◆ Exercise instructions ◆
Go through the data and copy each line where the string "bounding" appears.

◆ Data records ◆

================================

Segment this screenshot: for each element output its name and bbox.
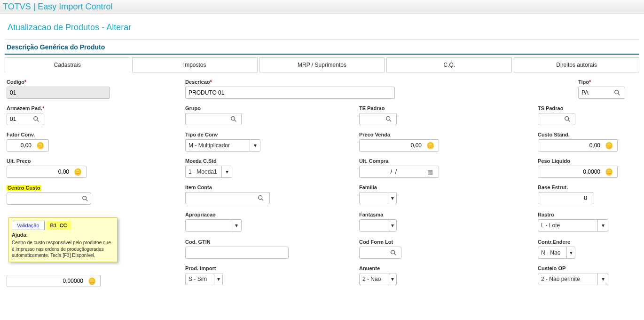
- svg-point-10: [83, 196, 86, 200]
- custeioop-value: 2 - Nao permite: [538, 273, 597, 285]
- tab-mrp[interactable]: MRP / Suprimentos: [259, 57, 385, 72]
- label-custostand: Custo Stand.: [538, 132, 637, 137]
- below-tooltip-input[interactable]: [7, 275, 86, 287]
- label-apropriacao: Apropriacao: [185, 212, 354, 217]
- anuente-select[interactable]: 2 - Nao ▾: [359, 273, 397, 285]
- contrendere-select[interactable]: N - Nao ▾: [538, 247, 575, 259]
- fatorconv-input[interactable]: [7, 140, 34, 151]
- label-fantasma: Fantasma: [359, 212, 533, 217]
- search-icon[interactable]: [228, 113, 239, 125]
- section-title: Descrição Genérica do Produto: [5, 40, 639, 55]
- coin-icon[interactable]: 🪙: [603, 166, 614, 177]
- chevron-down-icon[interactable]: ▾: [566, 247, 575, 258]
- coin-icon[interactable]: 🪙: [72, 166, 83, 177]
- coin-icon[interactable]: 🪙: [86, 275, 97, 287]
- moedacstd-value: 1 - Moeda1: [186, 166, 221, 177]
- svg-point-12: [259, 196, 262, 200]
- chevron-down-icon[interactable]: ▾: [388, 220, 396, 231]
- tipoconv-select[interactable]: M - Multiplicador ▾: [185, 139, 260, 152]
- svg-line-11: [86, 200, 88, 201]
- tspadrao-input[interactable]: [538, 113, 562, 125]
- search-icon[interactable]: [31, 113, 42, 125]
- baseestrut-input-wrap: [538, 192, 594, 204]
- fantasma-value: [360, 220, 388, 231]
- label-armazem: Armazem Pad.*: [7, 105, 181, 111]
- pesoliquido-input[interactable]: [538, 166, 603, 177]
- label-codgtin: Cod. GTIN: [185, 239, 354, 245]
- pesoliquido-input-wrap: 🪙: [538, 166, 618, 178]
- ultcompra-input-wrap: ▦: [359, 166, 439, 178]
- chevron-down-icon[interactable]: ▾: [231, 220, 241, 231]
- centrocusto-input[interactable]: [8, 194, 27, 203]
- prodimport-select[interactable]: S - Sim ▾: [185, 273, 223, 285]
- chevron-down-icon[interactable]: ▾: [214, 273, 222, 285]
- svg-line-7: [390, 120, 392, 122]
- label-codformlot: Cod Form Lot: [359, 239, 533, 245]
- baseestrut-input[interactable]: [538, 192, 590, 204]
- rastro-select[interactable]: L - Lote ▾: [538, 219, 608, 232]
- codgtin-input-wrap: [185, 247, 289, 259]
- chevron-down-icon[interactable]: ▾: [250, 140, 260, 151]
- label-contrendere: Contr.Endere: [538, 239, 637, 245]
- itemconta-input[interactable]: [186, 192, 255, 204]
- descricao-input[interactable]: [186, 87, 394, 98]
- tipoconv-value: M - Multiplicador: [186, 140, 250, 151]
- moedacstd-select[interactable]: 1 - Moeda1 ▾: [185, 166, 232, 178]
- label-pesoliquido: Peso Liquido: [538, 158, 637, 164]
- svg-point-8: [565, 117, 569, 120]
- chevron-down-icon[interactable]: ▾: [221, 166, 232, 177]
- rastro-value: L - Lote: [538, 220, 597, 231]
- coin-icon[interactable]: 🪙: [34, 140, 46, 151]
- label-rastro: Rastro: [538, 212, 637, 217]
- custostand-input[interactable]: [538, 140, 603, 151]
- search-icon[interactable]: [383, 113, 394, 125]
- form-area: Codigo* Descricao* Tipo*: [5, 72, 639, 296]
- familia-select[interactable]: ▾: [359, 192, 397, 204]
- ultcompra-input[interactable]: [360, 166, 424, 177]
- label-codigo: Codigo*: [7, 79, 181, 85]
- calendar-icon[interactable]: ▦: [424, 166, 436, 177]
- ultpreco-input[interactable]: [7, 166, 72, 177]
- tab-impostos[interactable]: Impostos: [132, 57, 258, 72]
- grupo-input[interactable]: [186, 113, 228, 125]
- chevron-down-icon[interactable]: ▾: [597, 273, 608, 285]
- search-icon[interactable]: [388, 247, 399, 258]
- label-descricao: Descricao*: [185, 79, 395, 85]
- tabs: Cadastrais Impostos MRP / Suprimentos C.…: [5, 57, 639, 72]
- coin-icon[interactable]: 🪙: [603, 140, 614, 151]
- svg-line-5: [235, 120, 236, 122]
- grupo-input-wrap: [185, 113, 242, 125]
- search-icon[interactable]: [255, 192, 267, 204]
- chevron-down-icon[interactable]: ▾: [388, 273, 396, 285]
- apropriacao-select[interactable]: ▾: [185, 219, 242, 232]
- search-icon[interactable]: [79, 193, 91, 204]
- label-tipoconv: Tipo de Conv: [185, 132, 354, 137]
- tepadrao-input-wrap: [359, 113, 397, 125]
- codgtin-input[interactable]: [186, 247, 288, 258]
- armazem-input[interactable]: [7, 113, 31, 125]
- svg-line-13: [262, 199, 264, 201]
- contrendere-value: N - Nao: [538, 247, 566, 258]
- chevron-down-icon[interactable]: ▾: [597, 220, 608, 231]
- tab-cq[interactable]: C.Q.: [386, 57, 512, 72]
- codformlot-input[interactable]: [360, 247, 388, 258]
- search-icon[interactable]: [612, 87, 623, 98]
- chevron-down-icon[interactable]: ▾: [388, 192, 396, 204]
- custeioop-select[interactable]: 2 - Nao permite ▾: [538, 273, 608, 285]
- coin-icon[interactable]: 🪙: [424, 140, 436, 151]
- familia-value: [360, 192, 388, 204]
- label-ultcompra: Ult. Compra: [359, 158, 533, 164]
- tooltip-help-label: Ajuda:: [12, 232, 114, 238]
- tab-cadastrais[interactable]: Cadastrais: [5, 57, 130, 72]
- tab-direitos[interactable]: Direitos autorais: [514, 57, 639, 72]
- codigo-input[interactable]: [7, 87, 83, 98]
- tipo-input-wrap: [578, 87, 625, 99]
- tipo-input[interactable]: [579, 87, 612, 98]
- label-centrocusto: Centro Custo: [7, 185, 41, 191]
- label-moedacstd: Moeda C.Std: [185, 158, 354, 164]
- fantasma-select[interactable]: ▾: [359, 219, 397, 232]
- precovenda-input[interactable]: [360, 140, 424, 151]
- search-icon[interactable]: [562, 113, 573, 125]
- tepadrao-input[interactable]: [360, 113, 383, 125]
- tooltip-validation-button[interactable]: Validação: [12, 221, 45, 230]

================================

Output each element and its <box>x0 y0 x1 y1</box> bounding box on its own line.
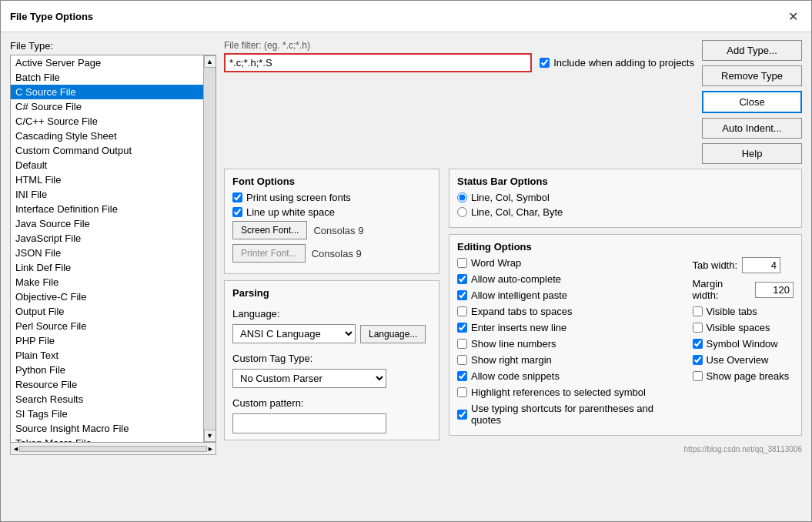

================================

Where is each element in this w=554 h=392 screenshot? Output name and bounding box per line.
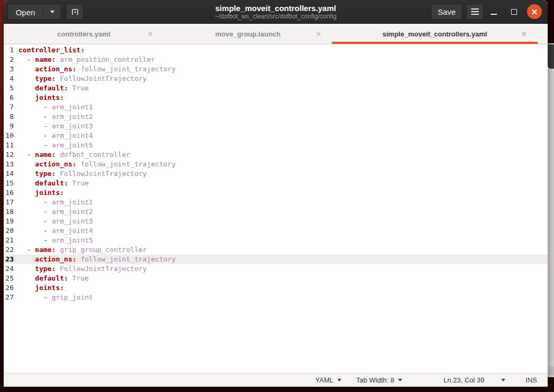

================================

◆ Your response ◆
Output each element and its <box>x0 y0 x1 y1</box> bounding box on its own line.
Where is each element in this w=554 h=392 screenshot? Output name and bounding box per line.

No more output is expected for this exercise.